Saint-Exupéry, le commandeur des oiseaux – Benoit Lavigne – Théâtre du Lucernaire Paris – Jusqu’au 24 janvier 2026
Après Kessel, la liberté à tout prix, Franck Desmedt récidive et se glisse dans la peau d’Antoine de Saint-Exupéry pour raconter une vie hors normes. L’équipe est rodée, Mathieu Rannou signe le texte comme pour Kessel. La mise en scène de Benoit Lavigne est sobre, place aux mots et à l’imagination. Franck Desmedt maîtrise parfaitement le rythme du récit. Il ne laisse aucun temps mort, joue même Consuelo, la femme de Saint-Ex, en un clin d’œil. Il embarque le public dans les montagnes argentines, les trains russes, les dunes du Sahara, les gratte-ciels de New York et le ciel de la guerre. Antoine de Saint-Exupéry nous apparait dans toute sa folie rêveuse, sa soif d’aventurier, son amour des étoiles et des mots, en quête d’une vraie spiritualité. Un spectacle inspiré et inspirant.
La scène est petite, habitée par le nez d’un avion. Une toile de fond abstraite, marquée par des traces de nuage suffit à projeter tous les environnements. Franck Desmedt est là en tenue d’aviateur. Il a l’art du récit, le phrasé fluide. Il est habité par le personnage, il est Saint-Ex, et nous offre en même temps de brefs portraits de Consuelo avec un accent espagnol à couper au couteau. Tout est dans le rythme et l’enchainement des séquences. Les lumières permettent de passer habilement du bleu froid des montagnes à la chaleur jaune orangé du désert, ou aux immeubles quadrillés de New York. Qu’est-ce que le théâtre au fond, si ce n’est cette capacité à imaginer, à projeter le public ailleurs à partir de presque rien, des mots et des images ? Nul besoin de réalisme, l’imagination est plus puissante que n’importe quel décor reconstitué.
Au-delà du Petit Prince, connu et reconnu, qui est vraiment Antoine de Saint-Exupéry ? Sa vie est fascinante et pleine de contradictions. Amoureux éperdu de sa femme, il ne cesse de la quitter pour voler et voyager.

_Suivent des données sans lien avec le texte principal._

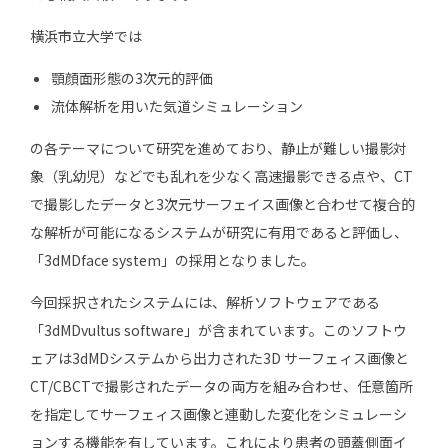
横浜市立大学では
顎顔面形態の3次元的評価
流体解析を用いた気道シミュレーション
の各テーマについて研究を進めており、静止が難しい撮影対
象（乳幼児）などでも乱れを少なく高速撮影できる点や、CT
で撮影したデータと3次元サーフェイス画像と合わせて複合的
な解析が可能になるシステムが研究に有用であると評価し、
「3dMDface system」の採用となりました。
今回採択されたシステムには、解析ソフトウェアである
「3dMDvultus software」が含まれています。このソフトウ
ェアは3dMDシステムから出力された3D サーフェィス画像と
CT/CBCTで撮影されたデータの両方を組み合わせ、任意箇所
を指定してサーフェィス画像と連動した変化をシミュレーシ
ョンする機能を有しています。これにより患者の頭蓋側面イ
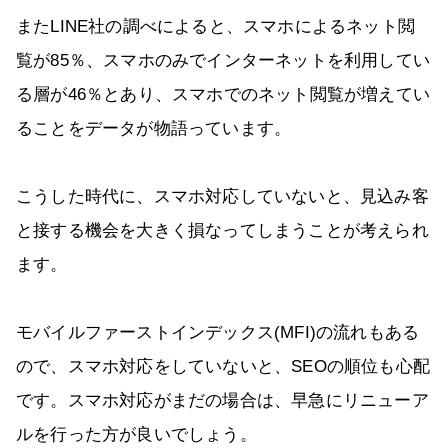
またLINE社の調べによると、スマホによるネット閲
覧が85％、スマホのみでインターネットを利用してい
る層が46％とあり、スマホでのネット閲覧が増えてい
ることをデータが物語っています。
こうした時代に、スマホ対応していないと、見込み客
と接する機会を大きく損なってしまうことが考えられ
ます。
モバイルファーストインデックス(MFI)の流れもある
ので、スマホ対応をしていないと、SEOの順位も心配
です。スマホ対応がまだの場合は、早急にリニューア
ルを行った方が良いでしょう。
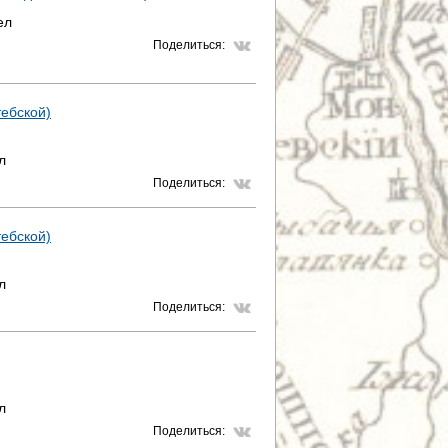
ел
Поделиться:
тебской)
л
Поделиться:
тебской)
л
Поделиться:
л
Поделиться:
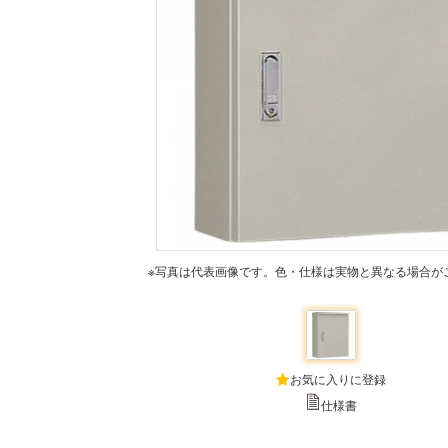
※写真は代表画像です。色・仕様は実物と異なる場合が
お気に入りに登録
仕様書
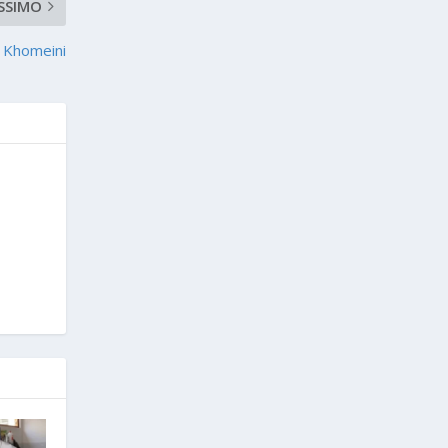
SSIMO
m Khomeini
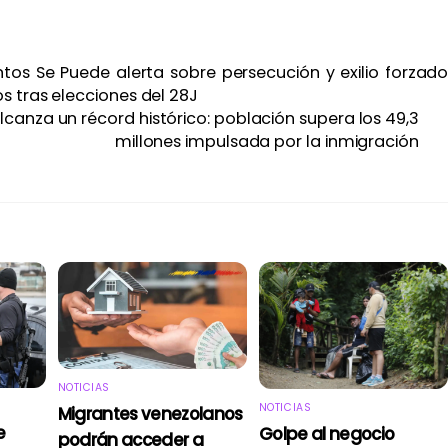
tos Se Puede alerta sobre persecución y exilio forzad
s tras elecciones del 28J
canza un récord histórico: población supera los 49,3
millones impulsada por la inmigración
NOTICIAS
NOTICIAS
Migrantes venezolanos
e
Golpe al negocio
podrán acceder a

Camarade grivois, grisé par le compagnonnage des pilotes de l’aéropostale, il est aussi le poète qui cisèle ses phrases, la tête dans les étoiles. Né en 1900, l’écrivain a des fulgurances d’une étonnante modernité : la fascination déçue devant la Russie, le dégoût de l’omniprésence de l’argent aux US, l’inadéquation du langage d’hier pour parler des concepts d’aujourd’hui, les doutes face au matérialisme rampant en Europe qui demeurera même après Hitler. Sa soif de spiritualité grandit sans cesse. Le contexte de sa mort émeut.
Saint-Exupéry, le commandeur des oiseaux, est un récit de vie fidèle d’un personnage hors norme, une incarnation convaincante et bouleversante à ne pas manquer.